# [Saved data entries]
*** Block opens ***

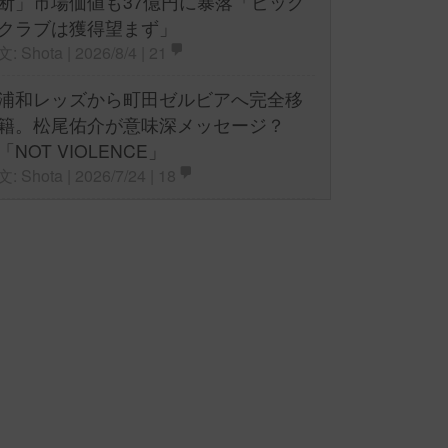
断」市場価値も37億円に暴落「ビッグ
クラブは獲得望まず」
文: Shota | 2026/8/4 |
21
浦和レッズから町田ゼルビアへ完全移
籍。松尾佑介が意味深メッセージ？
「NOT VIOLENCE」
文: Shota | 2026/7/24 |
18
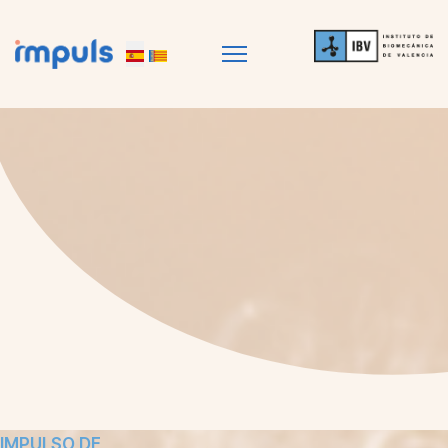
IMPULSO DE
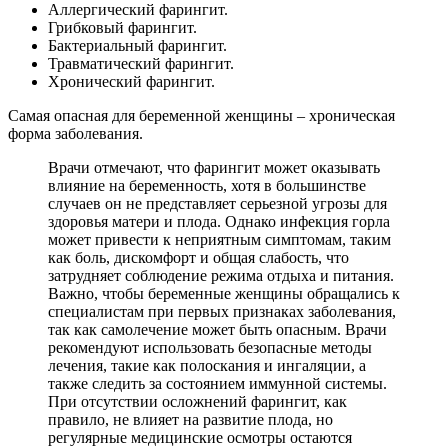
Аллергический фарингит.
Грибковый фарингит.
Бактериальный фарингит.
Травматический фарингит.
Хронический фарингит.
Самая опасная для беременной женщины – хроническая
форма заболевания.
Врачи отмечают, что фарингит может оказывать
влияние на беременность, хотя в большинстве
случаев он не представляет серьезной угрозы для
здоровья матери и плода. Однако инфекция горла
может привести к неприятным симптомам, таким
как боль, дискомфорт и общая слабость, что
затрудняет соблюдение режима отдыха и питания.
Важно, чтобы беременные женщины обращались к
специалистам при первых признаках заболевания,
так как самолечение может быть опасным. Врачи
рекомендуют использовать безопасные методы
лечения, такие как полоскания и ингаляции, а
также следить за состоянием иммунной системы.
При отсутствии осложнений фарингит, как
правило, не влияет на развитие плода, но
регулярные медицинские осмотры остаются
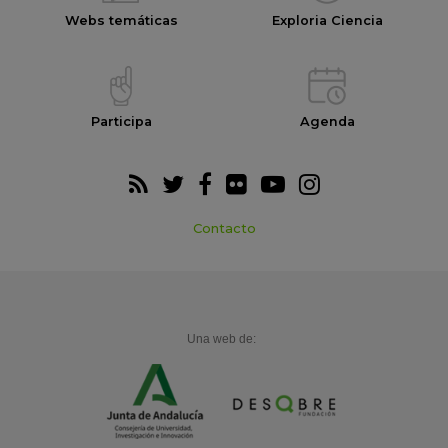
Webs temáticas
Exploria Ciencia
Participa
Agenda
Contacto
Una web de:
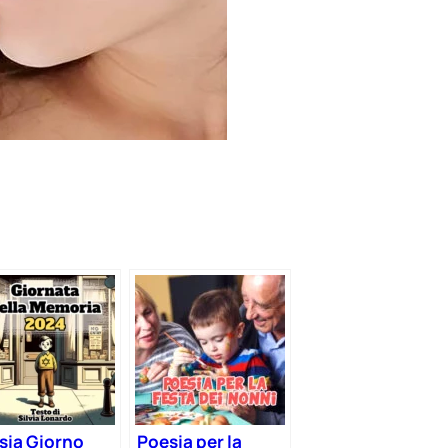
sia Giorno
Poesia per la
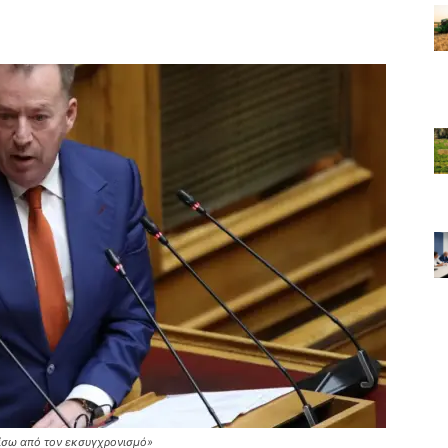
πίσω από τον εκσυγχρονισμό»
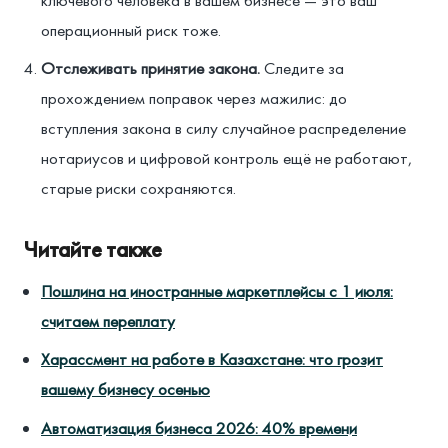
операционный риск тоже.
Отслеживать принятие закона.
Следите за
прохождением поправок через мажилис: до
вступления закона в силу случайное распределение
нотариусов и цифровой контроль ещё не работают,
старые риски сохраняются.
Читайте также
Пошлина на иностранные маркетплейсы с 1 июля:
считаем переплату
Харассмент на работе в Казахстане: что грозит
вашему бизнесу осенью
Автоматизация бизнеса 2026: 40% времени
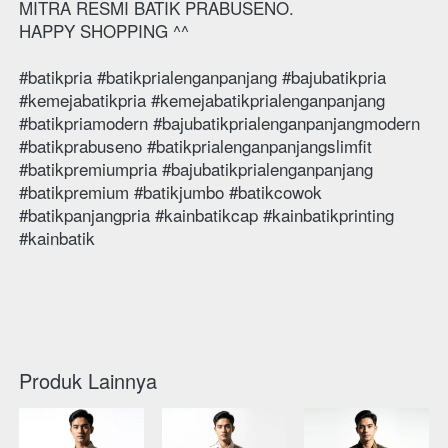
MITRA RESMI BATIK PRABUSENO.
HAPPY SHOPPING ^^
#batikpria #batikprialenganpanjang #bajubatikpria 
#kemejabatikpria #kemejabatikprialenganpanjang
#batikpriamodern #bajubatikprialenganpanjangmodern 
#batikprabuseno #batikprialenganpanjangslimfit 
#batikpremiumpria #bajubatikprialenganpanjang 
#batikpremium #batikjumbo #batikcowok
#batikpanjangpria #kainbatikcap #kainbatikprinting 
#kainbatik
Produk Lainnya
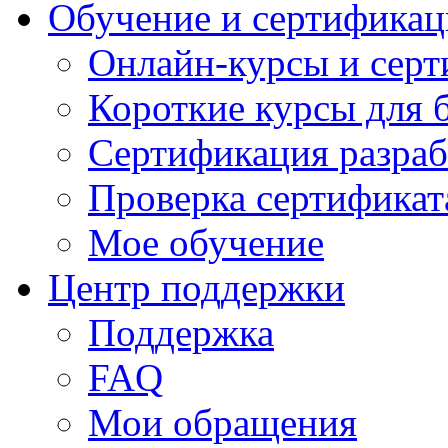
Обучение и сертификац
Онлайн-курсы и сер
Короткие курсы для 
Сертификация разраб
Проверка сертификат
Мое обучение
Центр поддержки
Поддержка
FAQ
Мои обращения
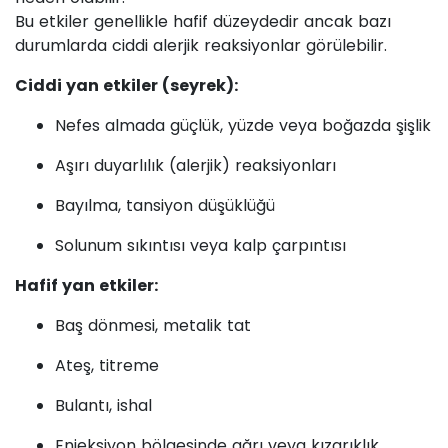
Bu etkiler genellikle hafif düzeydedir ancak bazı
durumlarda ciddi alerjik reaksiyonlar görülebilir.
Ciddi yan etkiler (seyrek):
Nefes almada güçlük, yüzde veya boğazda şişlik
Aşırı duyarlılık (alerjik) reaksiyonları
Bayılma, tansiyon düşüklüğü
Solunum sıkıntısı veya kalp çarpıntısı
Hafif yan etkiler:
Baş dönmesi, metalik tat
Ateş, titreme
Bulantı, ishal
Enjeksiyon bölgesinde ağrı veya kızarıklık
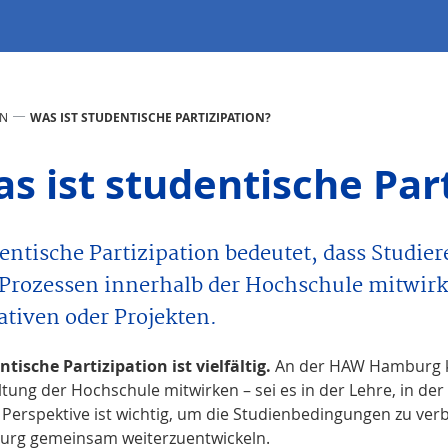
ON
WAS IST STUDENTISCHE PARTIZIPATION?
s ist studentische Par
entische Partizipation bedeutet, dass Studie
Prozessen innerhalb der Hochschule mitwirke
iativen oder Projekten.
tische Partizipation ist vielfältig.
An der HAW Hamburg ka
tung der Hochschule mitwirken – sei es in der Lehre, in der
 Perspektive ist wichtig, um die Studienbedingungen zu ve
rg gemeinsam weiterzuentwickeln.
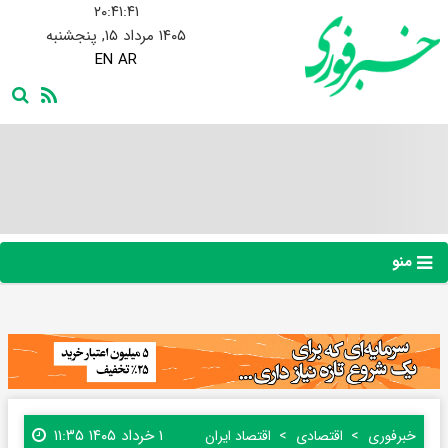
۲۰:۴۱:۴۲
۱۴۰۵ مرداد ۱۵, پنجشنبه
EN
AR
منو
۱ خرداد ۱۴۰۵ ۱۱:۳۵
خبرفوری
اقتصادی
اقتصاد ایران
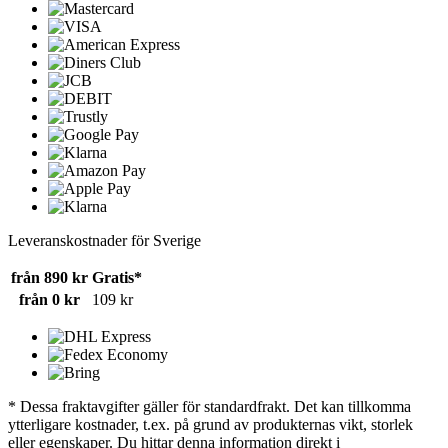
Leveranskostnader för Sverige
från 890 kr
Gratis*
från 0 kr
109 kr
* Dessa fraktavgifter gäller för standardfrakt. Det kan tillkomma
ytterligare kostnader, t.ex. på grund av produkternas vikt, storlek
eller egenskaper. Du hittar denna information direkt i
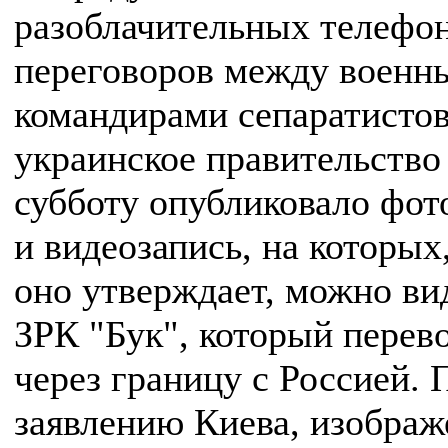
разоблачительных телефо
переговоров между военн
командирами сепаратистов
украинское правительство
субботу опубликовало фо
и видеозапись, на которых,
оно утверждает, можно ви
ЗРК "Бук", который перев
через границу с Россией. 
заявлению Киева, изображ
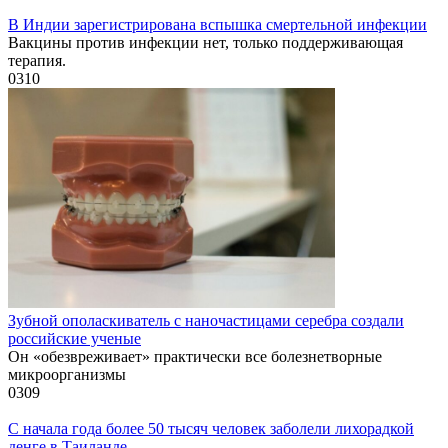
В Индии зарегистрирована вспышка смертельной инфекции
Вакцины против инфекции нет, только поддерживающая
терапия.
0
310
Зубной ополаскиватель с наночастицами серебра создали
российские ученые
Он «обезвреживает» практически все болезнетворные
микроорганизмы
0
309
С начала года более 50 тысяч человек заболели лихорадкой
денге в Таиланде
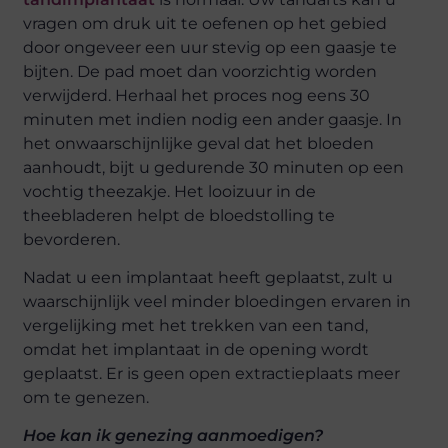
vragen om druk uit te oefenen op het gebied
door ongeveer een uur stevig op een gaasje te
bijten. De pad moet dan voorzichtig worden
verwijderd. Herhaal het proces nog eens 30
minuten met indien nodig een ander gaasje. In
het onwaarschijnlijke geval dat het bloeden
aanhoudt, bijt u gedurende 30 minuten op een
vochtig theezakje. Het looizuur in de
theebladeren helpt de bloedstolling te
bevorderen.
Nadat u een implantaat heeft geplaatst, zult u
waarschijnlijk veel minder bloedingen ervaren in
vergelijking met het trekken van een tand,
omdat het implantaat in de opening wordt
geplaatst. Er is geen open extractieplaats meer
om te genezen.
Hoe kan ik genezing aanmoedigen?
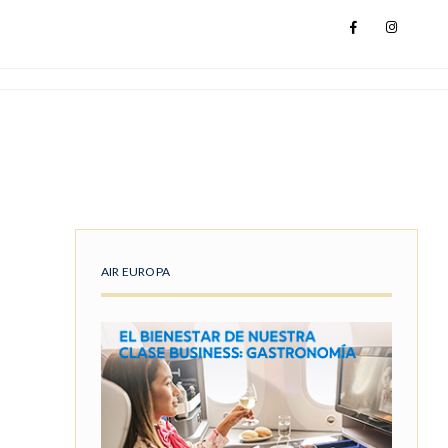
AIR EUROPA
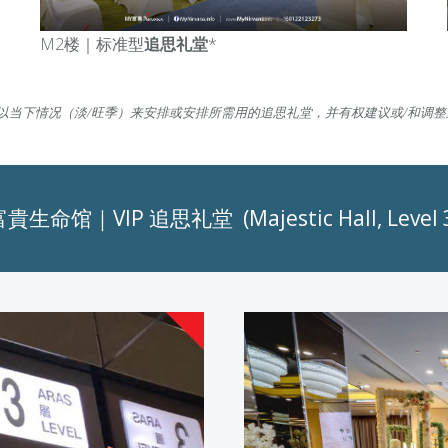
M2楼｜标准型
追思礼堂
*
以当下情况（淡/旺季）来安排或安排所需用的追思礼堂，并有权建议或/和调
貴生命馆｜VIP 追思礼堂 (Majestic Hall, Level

*** Block closes ***

# [Task brief]
Print only the lines running from the one containing "entische Partizipation bedeutet, dass Studie" to the end of the data above, exactly; include no pictures.

# [Result of this exercise]
entische Partizipation bedeutet, dass Studie
Prozessen innerhalb der Hochschule mitwirke
iativen oder Projekten.
tische Partizipation ist vielfältig.
An der HAW Hamburg ka
tung der Hochschule mitwirken – sei es in der Lehre, in der
 Perspektive ist wichtig, um die Studienbedingungen zu ve
rg gemeinsam weiterzuentwickeln.
۲۰:۴۱:۴۲
۱۴۰۵ مرداد ۱۵, پنجشنبه
EN
AR
منو
۱ خرداد ۱۴۰۵ ۱۱:۳۵
خبرفوری
اقتصادی
اقتصاد ایران
Leveranskostnader för Sverige
från 890 kr
Gratis*
från 0 kr
109 kr
* Dessa fraktavgifter gäller för standardfrakt. Det kan tillkomma
ytterligare kostnader, t.ex. på grund av produkternas vikt, storlek
eller egenskaper. Du hittar denna information direkt i
разоблачительных телефо
переговоров между военн
командирами сепаратистов
украинское правительство
субботу опубликовало фо
и видеозапись, на которых,
оно утверждает, можно ви
ЗРК "Бук", который перев
через границу с Россией. 
заявлению Киева, изображ
В Индии зарегистрирована вспышка смертельной инфекции
Вакцины против инфекции нет, только поддерживающая
терапия.
0
310
Зубной ополаскиватель с наночастицами серебра создали
российские ученые
Он «обезвреживает» практически все болезнетворные
микроорганизмы
0
309
С начала года более 50 тысяч человек заболели лихорадкой
денге в Таиланде
vragen om druk uit te oefenen op het gebied
door ongeveer een uur stevig op een gaasje te
bijten. De pad moet dan voorzichtig worden
verwijderd. Herhaal het proces nog eens 30
minuten met indien nodig een ander gaasje. In
het onwaarschijnlijke geval dat het bloeden
aanhoudt, bijt u gedurende 30 minuten op een
vochtig theezakje. Het looizuur in de
theebladeren helpt de bloedstolling te
bevorderen.
Nadat u een implantaat heeft geplaatst, zult u
waarschijnlijk veel minder bloedingen ervaren in
vergelijking met het trekken van een tand,
omdat het implantaat in de opening wordt
geplaatst. Er is geen open extractieplaats meer
om te genezen.
Hoe kan ik genezing aanmoedigen?
AIR EUROPA
M2楼｜标准型
追思礼堂
*
以当下情况（淡/旺季）来安排或安排所需用的追思礼堂，并有权建议或/和调
貴生命馆｜VIP 追思礼堂 (Majestic Hall, Level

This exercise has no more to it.